İnsanın sonu

D. Ferhat DEMİR
D. Ferhat DEMİR İNOVASYON DELİSİ

Kabulü zor ama türümüzün sonuna geliyoruz. Homo Sapiens zaten siborglaşmış durumda. Esasında ilk Homo Erectus ateşi keşfettiği, sonrasında ağaç dallarını sivriltip oka çevirdiğimiz ve alet edevatı icat ettiğimiz günden itibaren Homo Sapiens hükümdarlığını ilan ederek doğadan ve doğal evrimden koptu. Bizi korkutan, bu sürecin hızlanarak çağdaş insanın duygular ve bilinç gibi temel karakteristiklerini ortadan kaldırma noktasına gelişi.

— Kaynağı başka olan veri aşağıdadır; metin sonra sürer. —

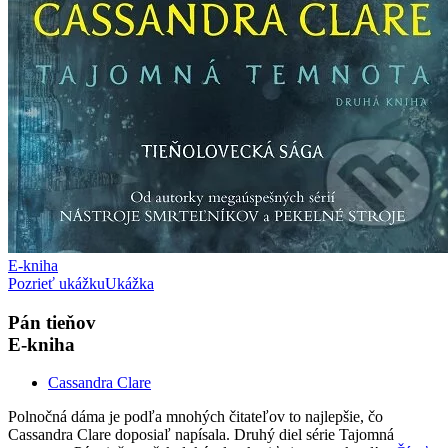
E-kniha
Pozrieť ukážku
Ukážka
Pán tieňov
E-kniha
Cassandra Clare
Polnočná dáma je podľa mnohých čitateľov to najlepšie, čo
Cassandra Clare doposiaľ napísala. Druhý diel série Tajomná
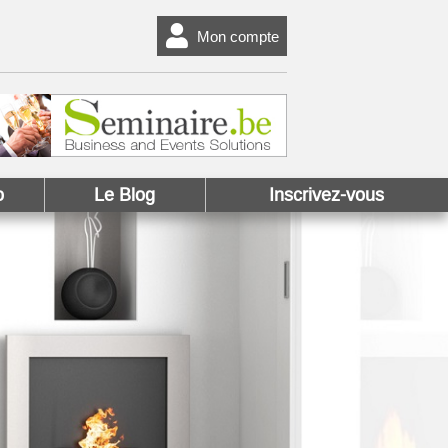
Mon compte
o
Le Blog
Inscrivez-vous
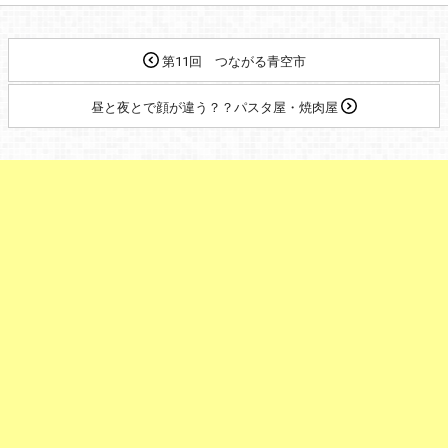
第11回 つながる青空市
昼と夜とで顔が違う？？パスタ屋・焼肉屋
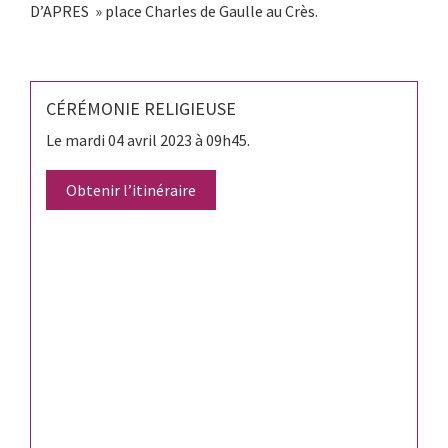
D’APRES » place Charles de Gaulle au Crès.
CÉRÉMONIE RELIGIEUSE
Le mardi 04 avril 2023 à 09h45.
Obtenir l’itinéraire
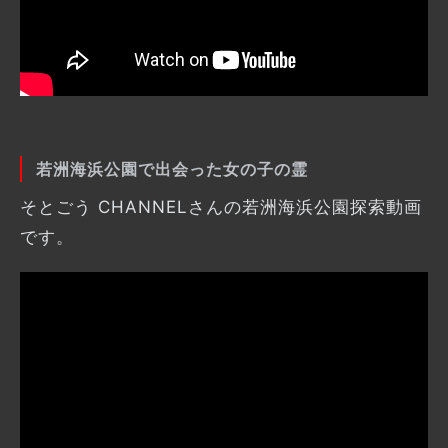
若洲海浜公園で出会った女の子の霊
そとごう CHANNELさんの若洲海浜公園探索動画
です。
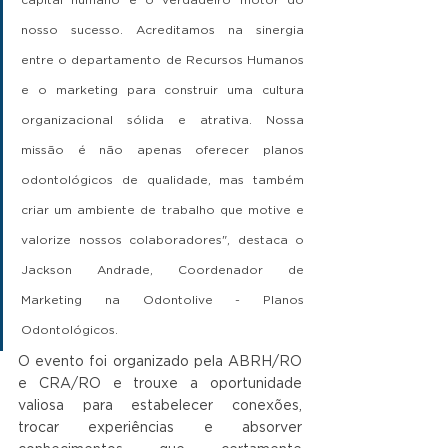
nosso sucesso. Acreditamos na sinergia 
entre o departamento de Recursos Humanos 
e o marketing para construir uma cultura 
organizacional sólida e atrativa. Nossa 
missão é não apenas oferecer planos 
odontológicos de qualidade, mas também 
criar um ambiente de trabalho que motive e 
valorize nossos colaboradores", destaca o 
Jackson Andrade, Coordenador de 
Marketing na Odontolive - Planos 
Odontológicos.
O evento foi organizado pela ABRH/RO 
e CRA/RO e trouxe a oportunidade 
valiosa para estabelecer conexões, 
trocar experiências e absorver 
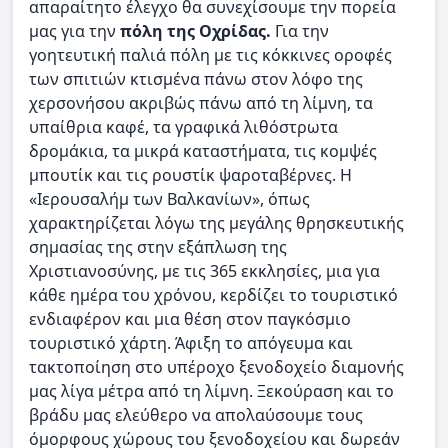
απαραίτητο έλεγχο θα συνεχίσουμε την πορεία
μας για την
πόλη της Οχρίδας.
Για την
γοητευτική παλιά πόλη με τις κόκκινες οροφές
των σπιτιών κτισμένα πάνω στον λόφο της
χερσονήσου ακριβώς πάνω από τη λίμνη, τα
υπαίθρια καφέ, τα γραφικά λιθόστρωτα
δρομάκια, τα μικρά καταστήματα, τις κομψές
μπουτίκ και τις ρουστίκ ψαροταβέρνες. Η
«Ιερουσαλήμ των Βαλκανίων», όπως
χαρακτηρίζεται λόγω της μεγάλης θρησκευτικής
σημασίας της στην εξάπλωση της
Χριστιανοσύνης, με τις 365 εκκλησίες, μια για
κάθε ημέρα του χρόνου, κερδίζει το τουριστικό
ενδιαφέρον και μια θέση στον παγκόσμιο
τουριστικό χάρτη. Άφιξη το απόγευμα και
τακτοποίηση στο υπέροχο ξενοδοχείο διαμονής
μας λίγα μέτρα από τη λίμνη. Ξεκούραση και το
βράδυ μας ελεύθερο να απολαύσουμε τους
όμορφους χώρους του ξενοδοχείου και δωρεάν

Şahsen ben de acılarıyla, sevinçleriyle, tüm kusurlarıyla, aşkı ve ızdırabı ile “insan odaklı” bir geleceği yeğlerim ama evrimin önünde duramayız. Darwin’i dahi “hackleme” gücüne sahip bir akımı tersine çevirmek çok zor. Transhümanistler daha iyi bir versiyonumuza ulaşacaksak, doğal evrime teknoloji ve bilimle pek tabi müdahale etmeye hakkımız olduğunu savunur. Hastalıkların, yaşlanmanın ve ölümün olduğu bir dünyada mutluluk mümkün değildir. O halde neden tüm bunları ortadan kaldırmıyoruz?

Bir ebeveyn kendi dünya görüşü doğrultusunda çocuğuna psikolojik müdahalede bulunuyorsa yani zihnini şekillendirme hakkını kendinde görüyorsa, neden biyolojik müdahale hakkı olmasın?  Kanser ya da diyabet gibi hastalık üretme genleri pek tabi embriyo evresinde çıkartılabilir. Eğer teknolojik olarak mümkünse daha sağlıklı nesiller için neden bu tip ayarlar yapılmasın? Neden çocuğumuzun saç ya da göz rengini seçemeyelim? Transhümanistlerin bu tip argümanları hiç de yabana atılacak cinsten değil.

Ayrıca genom projesi ve klonlama çok büyük bir aşamaydı insanlık tarihinde. Fakat benzer canlıları kopyalamak son derece sıkıcı. Artık karbon bazlı insanı aşan canlılara neden geçmeyelim? Silikon bazlı insan makine karışımı olan “Human 2.0” Marsta yaşayabilir. İklim değişimimin kaçınılmaz sonucu olarak kuraklık ve kıtlıklarla boğuşan bir dünyada yaşayabilir. Evrende başka bir gezegende kolonileşebilir. Uzaydan başka bir medeniyet dünyayı istila ettiğinde onlarla savaşabilir. 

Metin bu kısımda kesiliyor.